> TASK REQUIREMENTS:
Print the listing exactly as it stands, and skip any pictures in it.

> DATASET CONTENT:

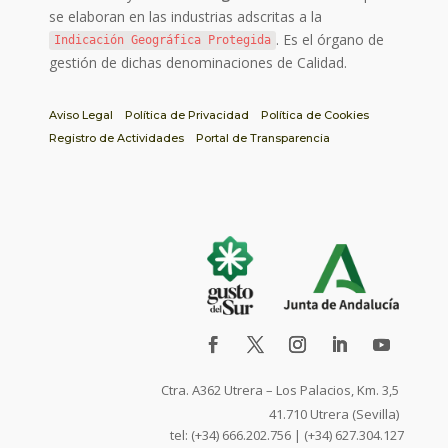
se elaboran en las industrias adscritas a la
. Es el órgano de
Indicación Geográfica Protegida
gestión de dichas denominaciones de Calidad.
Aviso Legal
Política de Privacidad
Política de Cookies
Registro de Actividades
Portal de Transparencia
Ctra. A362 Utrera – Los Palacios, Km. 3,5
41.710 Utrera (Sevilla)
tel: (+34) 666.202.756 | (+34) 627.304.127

> TASK RESULT:
se elaboran en las industrias adscritas a la
. Es el órgano de
Indicación Geográfica Protegida
gestión de dichas denominaciones de Calidad.
Aviso Legal
Política de Privacidad
Política de Cookies
Registro de Actividades
Portal de Transparencia
Ctra. A362 Utrera – Los Palacios, Km. 3,5
41.710 Utrera (Sevilla)
tel: (+34) 666.202.756 | (+34) 627.304.127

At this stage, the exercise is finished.